On Jul 24, 2012, at 2:04 PM, Wayne Tucker wrote:
> On Tue, Jul 24, 2012 at 12:36 PM, Aaron Dewell <aaron.dew...@gmail.com> wrote:
>> Yes, Type Transit (2).  However, the Network LSA only includes 3 attached 
>> routers (should be 6 currently).  There are two Network LSAs in R7.  One has 
>> the interface IP of R1 (non-DR/BDR) with 3 attached routers (R1, R5, R6).  

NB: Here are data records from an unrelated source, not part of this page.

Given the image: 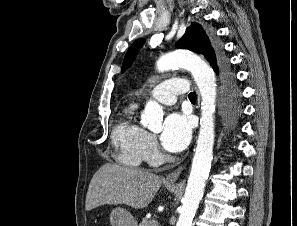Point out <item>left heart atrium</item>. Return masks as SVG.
<instances>
[{
	"label": "left heart atrium",
	"instance_id": "39dd6f15",
	"mask_svg": "<svg viewBox=\"0 0 297 226\" xmlns=\"http://www.w3.org/2000/svg\"><path fill=\"white\" fill-rule=\"evenodd\" d=\"M191 139V125L187 116L181 113H171L164 121L161 135L163 147L170 152L184 150Z\"/></svg>",
	"mask_w": 297,
	"mask_h": 226
}]
</instances>
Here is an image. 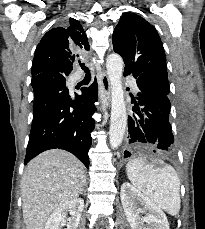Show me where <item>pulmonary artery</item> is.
<instances>
[{
  "label": "pulmonary artery",
  "instance_id": "e3ab8cb5",
  "mask_svg": "<svg viewBox=\"0 0 205 229\" xmlns=\"http://www.w3.org/2000/svg\"><path fill=\"white\" fill-rule=\"evenodd\" d=\"M126 82L131 86V88L133 89V91L137 92L138 91V86L136 84V81L133 77H126L125 78Z\"/></svg>",
  "mask_w": 205,
  "mask_h": 229
}]
</instances>
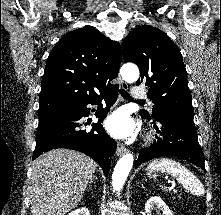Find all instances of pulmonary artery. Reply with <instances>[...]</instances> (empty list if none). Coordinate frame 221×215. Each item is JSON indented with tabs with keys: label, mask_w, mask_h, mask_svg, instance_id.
<instances>
[{
	"label": "pulmonary artery",
	"mask_w": 221,
	"mask_h": 215,
	"mask_svg": "<svg viewBox=\"0 0 221 215\" xmlns=\"http://www.w3.org/2000/svg\"><path fill=\"white\" fill-rule=\"evenodd\" d=\"M131 94H132V98L136 100L143 99L146 97V93L138 87L134 88Z\"/></svg>",
	"instance_id": "e3ab8cb5"
}]
</instances>
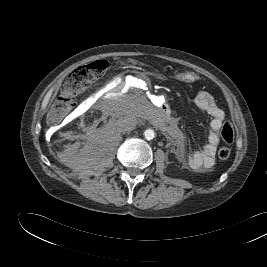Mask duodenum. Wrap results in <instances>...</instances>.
I'll list each match as a JSON object with an SVG mask.
<instances>
[{
	"label": "duodenum",
	"instance_id": "duodenum-1",
	"mask_svg": "<svg viewBox=\"0 0 267 267\" xmlns=\"http://www.w3.org/2000/svg\"><path fill=\"white\" fill-rule=\"evenodd\" d=\"M115 91L117 93H123L125 96L128 97L138 96L139 98L142 99H145L147 97V94L143 91H140L139 89H132V90L127 89L126 84L123 81H118L115 84ZM158 111H162L169 116V107L165 104L159 106Z\"/></svg>",
	"mask_w": 267,
	"mask_h": 267
}]
</instances>
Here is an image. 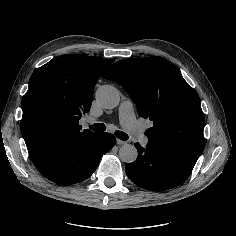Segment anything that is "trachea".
<instances>
[{"label": "trachea", "mask_w": 236, "mask_h": 236, "mask_svg": "<svg viewBox=\"0 0 236 236\" xmlns=\"http://www.w3.org/2000/svg\"><path fill=\"white\" fill-rule=\"evenodd\" d=\"M89 128L93 131H96V132H103L106 130V125H104L103 123H95L93 125H90ZM114 134L117 138H119L120 140H123V141H126L129 138L125 132H122L119 130H116L114 132Z\"/></svg>", "instance_id": "trachea-1"}]
</instances>
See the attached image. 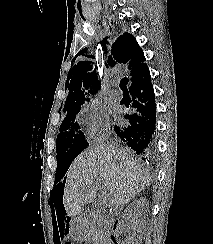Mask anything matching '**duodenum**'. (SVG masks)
Instances as JSON below:
<instances>
[{"instance_id": "obj_1", "label": "duodenum", "mask_w": 213, "mask_h": 244, "mask_svg": "<svg viewBox=\"0 0 213 244\" xmlns=\"http://www.w3.org/2000/svg\"><path fill=\"white\" fill-rule=\"evenodd\" d=\"M117 232H118V225L116 222H113L111 224V234L108 235L107 238V244H117L116 242Z\"/></svg>"}]
</instances>
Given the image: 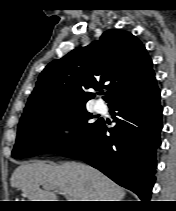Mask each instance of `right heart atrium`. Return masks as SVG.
<instances>
[{
    "mask_svg": "<svg viewBox=\"0 0 176 211\" xmlns=\"http://www.w3.org/2000/svg\"><path fill=\"white\" fill-rule=\"evenodd\" d=\"M56 129L62 139H73L77 131V120L75 116L72 114L61 116L57 121Z\"/></svg>",
    "mask_w": 176,
    "mask_h": 211,
    "instance_id": "obj_1",
    "label": "right heart atrium"
}]
</instances>
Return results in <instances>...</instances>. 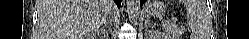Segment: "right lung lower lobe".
<instances>
[{
    "label": "right lung lower lobe",
    "mask_w": 249,
    "mask_h": 39,
    "mask_svg": "<svg viewBox=\"0 0 249 39\" xmlns=\"http://www.w3.org/2000/svg\"><path fill=\"white\" fill-rule=\"evenodd\" d=\"M114 1L116 2V4H117L118 7L121 6V0H114Z\"/></svg>",
    "instance_id": "98d812e1"
}]
</instances>
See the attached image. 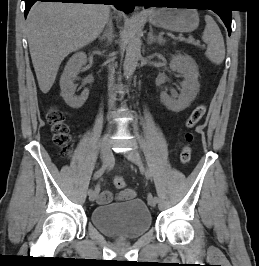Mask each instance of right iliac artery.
Listing matches in <instances>:
<instances>
[{"label":"right iliac artery","instance_id":"right-iliac-artery-1","mask_svg":"<svg viewBox=\"0 0 259 266\" xmlns=\"http://www.w3.org/2000/svg\"><path fill=\"white\" fill-rule=\"evenodd\" d=\"M107 166H108V162H105L103 164V166L98 171L95 172L94 179L100 178L103 175V173L105 172V170L107 169ZM87 191H88V194H90L92 192V189L87 188Z\"/></svg>","mask_w":259,"mask_h":266}]
</instances>
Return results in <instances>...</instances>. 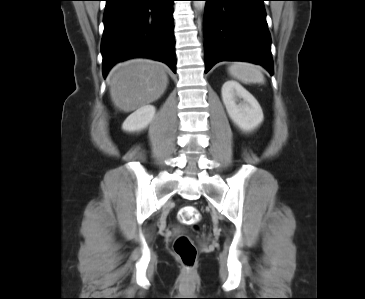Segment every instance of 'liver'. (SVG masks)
Here are the masks:
<instances>
[{
    "label": "liver",
    "mask_w": 365,
    "mask_h": 299,
    "mask_svg": "<svg viewBox=\"0 0 365 299\" xmlns=\"http://www.w3.org/2000/svg\"><path fill=\"white\" fill-rule=\"evenodd\" d=\"M108 84L114 106L131 112L164 94L168 85L167 67L147 59L126 61L111 70Z\"/></svg>",
    "instance_id": "obj_1"
}]
</instances>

>> The other has the interface IP of R2 and shows 3 attached routers (R2, R7, 
>> and R8).  The interfaces on R3 and R4 are currently shut down.
>> 
>> Further looking into it, there is disagreement all across this network about 
>> who is the DR and BDR.  Half the routers show one set, and half show the 
>> other.  I think that might produce some issues!
> 
> Wow, that is weird.  If L2 communication is good across the segment
> then MTU or authentication mismatch would be my next guess.
> 
> It might be worth turning on OSPF tracing, if you haven't done so already:
> 
> set protocols ospf traceoptions file ospf-trace.log size 2m files 2
> world-readable
> set protocols ospf traceoptions flag error detail
> 
> There are other flags available, but I've found that "error detail"
> almost always provides me the information I need.  At the same time,
> it's pretty quiet under normal conditions (so I leave it enabled on
> most of my OSPF routers).
> 
> :w

This is a shared segment across a layer 2 provider, and at this point, we think 
it's partial connectivity across them.  I think the routers are behaving 
properly given a semi-random connectivity on this supposed broadcast segment.